As you can see in the above example, the key of “bob” points to a column group which has “name”, “age”, “eyes”, while “alice” points to a column group which has only “name” and “eyes”. This makes data grouping possible, but unlike relational databases, no predefined schema is required. Since no predefined schema is required you can scale up very easily but joins are not available.
Users interact with it using a query language called CQL. It is mostly used when there are frequent writes in the data but infrequent reads. For example, Netflix uses it to store the history of shows you watched. Even this is not used as a primary database.
Most probably you have worked with or are familiar with this database paradigm. Popular examples include MongoDB, Firestore, etc. Here, we have documents, where each document is a container for key-value pairs. These are non-structured and don’t require a schema.
These documents are grouped together in collections. Fields within these collections can be indexed and the collections can be arranged in a logical hierarchy.
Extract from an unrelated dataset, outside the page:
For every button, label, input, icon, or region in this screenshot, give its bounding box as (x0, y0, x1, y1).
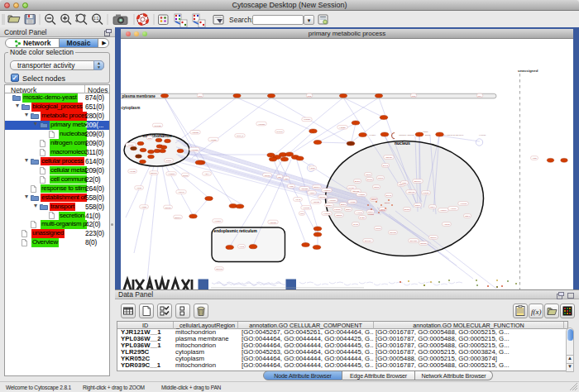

Although these are schema-less you can perform relational-ish queries to some degree, but joins are also not supported here. Since joins are not supported, instead of normalizing the database, we embed it into one document. These are really easy to get started with and are good for any applications that will not require joins a lot. They are not ideal for apps that use a graph data structure a lot like Facebook.
This is an almost fifty-year old database paradigm, but it is still the most popular one. Some examples are MySQL and PostgreSQL. Most probably all of you are familiar with this. A few years after its mathematical conception, SQL was developed which is still used to this date.
The data is arranged in different tables, which are called relations. Each column is an attribute and each row is an entity for which these attributes hold some value. Each entity is recognized by a primary key. Joins are executed with the help of foreign keys and tables are normalized to make the database more optimized and less error prone. The only drawback of this database is that a schema is required beforehand, which is really tough to change once you’ve started working with it. These also support ACID properties of transactions, which means that the data’s integrity is guaranteed even if there is some hardware failure, which is important for banks. These are ideal for most apps, but not good for unstructured data.
Here the data are represented as nodes and the relation between them as directed edges. Popular options are neo4j or dGraph. Let’s say we want to build a many-to-many relationship in SQL, which you can read about here LINK . We will need a third table to act as a junction, but with graph databases, we can cut the middleman directly.
These can be an alternative to SQL databases. These are popularly used in recommendation engines like the one used at Airbnb.
If you want your database to return the most relevant results from a huge amount of data in a very short period of time, you’ll want a full-text search engine. Algolia is a very popular one in this case. It works by analyzing the data under the hood and creating the index under the hood, which then gives a very fast retrieval performance. It’s similar to the index in the back of a text-book.
So whenever a user searches something, instead of searching the whole document it searches only the index. This is expensive to run at scale but adds a lot of value to UX if you are building a search bar, for example.
In this, we only specify the type of data the frontend wants to consume, and then according to that the GRAPHQL query is made. A popular one here is Fauna. If we upload our GraphQL to Fauna it automatically generates a collection where we can store and index data. Under the hood, it takes advantage of the different paradigms we have studied so far. It’s also very fast and ACID-compliant like the relational database. It’s kind of a magic bullet but you should know the underlying concepts to get good with this one.